[Records for the exercise]
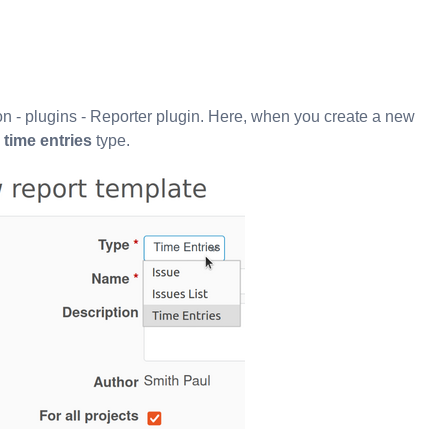
ion - plugins - Reporter plugin. Here, when you create a new
e
time entries
type.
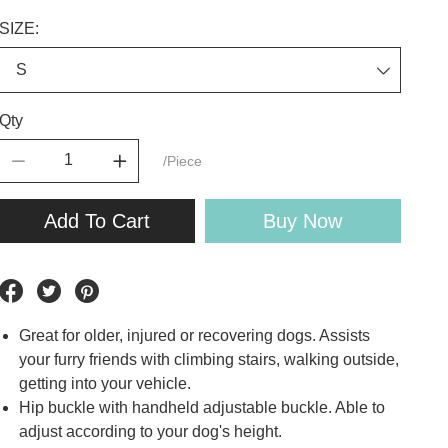
SIZE:
Qty
/Piece
Add To Cart
Buy Now
Great for older, injured or recovering dogs. Assists
your furry friends with climbing stairs, walking outside,
getting into your vehicle.
Hip buckle with handheld adjustable buckle. Able to
adjust according to your dog's height.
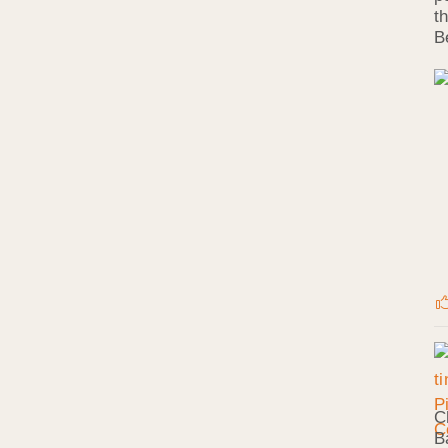
t
B
C
B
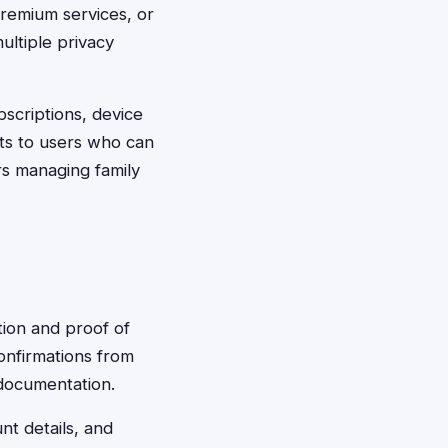
premium services, or
ultiple privacy
scriptions, device
ts to users who can
s managing family
tion and proof of
confirmations from
 documentation.
nt details, and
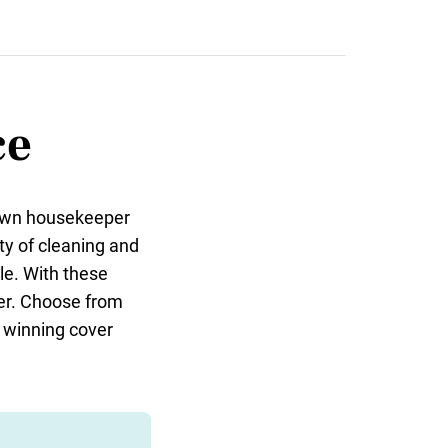
ce
 own housekeeper
ty of cleaning and
le. With these
ster. Choose from
a winning cover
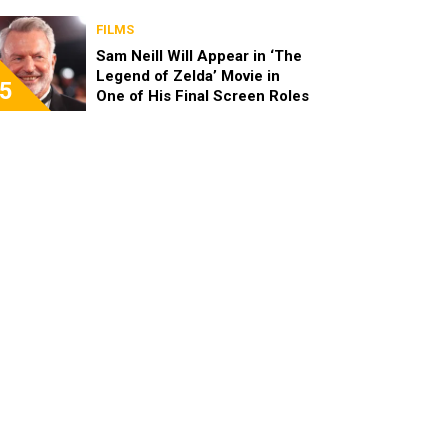
FILMS
Sam Neill Will Appear in ‘The
Legend of Zelda’ Movie in
5
One of His Final Screen Roles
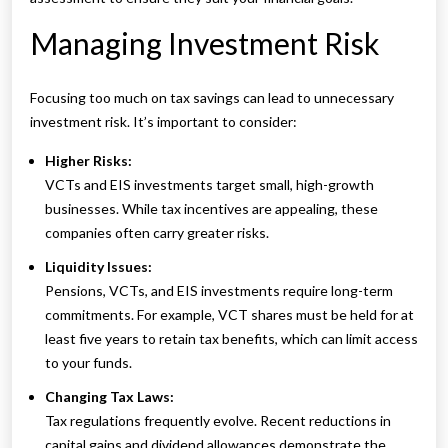
Managing Investment Risk
Focusing too much on tax savings can lead to unnecessary
investment risk. It’s important to consider:
Higher Risks:
VCTs and EIS investments target small, high-growth
businesses. While tax incentives are appealing, these
companies often carry greater risks.
Liquidity Issues:
Pensions, VCTs, and EIS investments require long-term
commitments. For example, VCT shares must be held for at
least five years to retain tax benefits, which can limit access
to your funds.
Changing Tax Laws:
Tax regulations frequently evolve. Recent reductions in
capital gains and dividend allowances demonstrate the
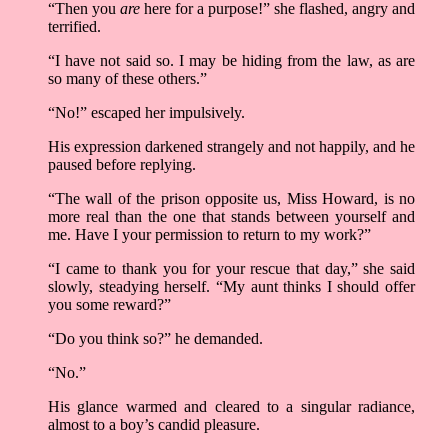
“Then you
are
here for a purpose!” she flashed, angry and
terrified.
“I have not said so. I may be hiding from the law, as are
so many of these others.”
“No!” escaped her impulsively.
His expression darkened strangely and not happily, and he
paused before replying.
“The wall of the prison opposite us, Miss Howard, is no
more real than the one that stands between yourself and
me. Have I your permission to return to my work?”
“I came to thank you for your rescue that day,” she said
slowly, steadying herself. “My aunt thinks I should offer
you some reward?”
“Do you think so?” he demanded.
“No.”
His glance warmed and cleared to a singular radiance,
almost to a boy’s candid pleasure.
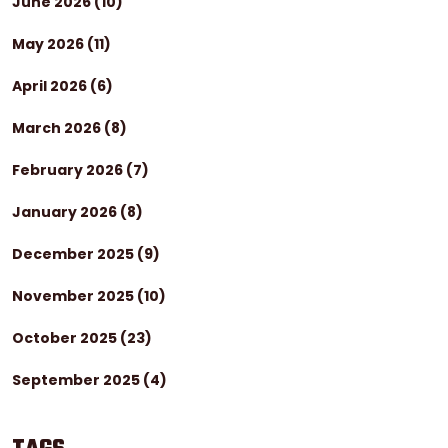
June 2026
(10)
May 2026
(11)
April 2026
(6)
March 2026
(8)
February 2026
(7)
January 2026
(8)
December 2025
(9)
November 2025
(10)
October 2025
(23)
September 2025
(4)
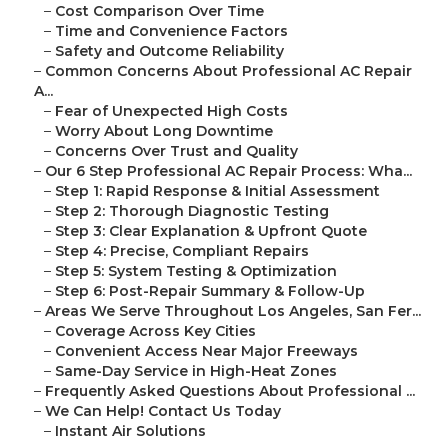
–
Cost Comparison Over Time
–
Time and Convenience Factors
–
Safety and Outcome Reliability
–
Common Concerns About Professional AC Repair
A...
–
Fear of Unexpected High Costs
–
Worry About Long Downtime
–
Concerns Over Trust and Quality
–
Our 6 Step Professional AC Repair Process: Wha...
–
Step 1: Rapid Response & Initial Assessment
–
Step 2: Thorough Diagnostic Testing
–
Step 3: Clear Explanation & Upfront Quote
–
Step 4: Precise, Compliant Repairs
–
Step 5: System Testing & Optimization
–
Step 6: Post-Repair Summary & Follow-Up
–
Areas We Serve Throughout Los Angeles, San Fer...
–
Coverage Across Key Cities
–
Convenient Access Near Major Freeways
–
Same-Day Service in High-Heat Zones
–
Frequently Asked Questions About Professional ...
–
We Can Help! Contact Us Today
–
Instant Air Solutions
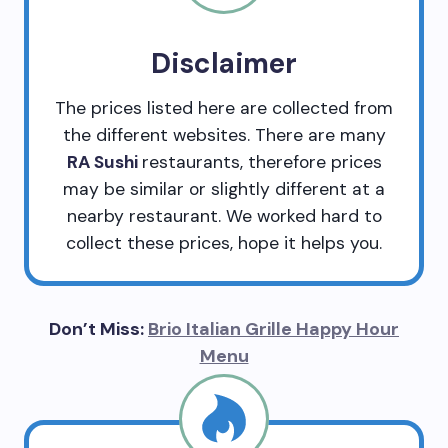
Disclaimer
The prices listed here are collected from
the different websites. There are many
RA Sushi
restaurants, therefore prices
may be similar or slightly different at a
nearby restaurant. We worked hard to
collect these prices, hope it helps you.
Don’t Miss:
Brio Italian Grille Happy Hour
Menu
[/Records for the exercise]
| Task brief |
Pictures stay out. Print the lines of the records above exactly, from the first through the one with "premium services, or".

| Result below |
ion - plugins - Reporter plugin. Here, when you create a new
e
time entries
type.
SIZE:
Qty
/Piece
Add To Cart
Buy Now
Great for older, injured or recovering dogs. Assists
your furry friends with climbing stairs, walking outside,
getting into your vehicle.
Hip buckle with handheld adjustable buckle. Able to
adjust according to your dog's height.
t
B
C
B
premium services, or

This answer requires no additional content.